_What is needed_. Find out how many lines of the material contain the string "Universității" and give only that figure.
= Beginning of Section =
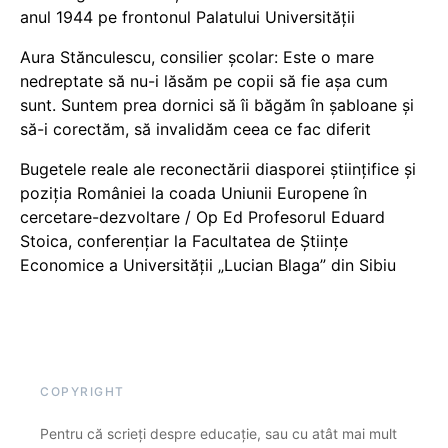
anul 1944 pe frontonul Palatului Universității
Aura Stănculescu, consilier școlar: Este o mare
nedreptate să nu-i lăsăm pe copii să fie așa cum
sunt. Suntem prea dornici să îi băgăm în șabloane și
să-i corectăm, să invalidăm ceea ce fac diferit
Bugetele reale ale reconectării diasporei științifice și
poziția României la coada Uniunii Europene în
cercetare-dezvoltare / Op Ed Profesorul Eduard
Stoica, conferențiar la Facultatea de Științe
Economice a Universității „Lucian Blaga” din Sibiu
COPYRIGHT
Pentru că scrieți despre educație, sau cu atât mai mult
= End of Section =
_Exercise output_. 2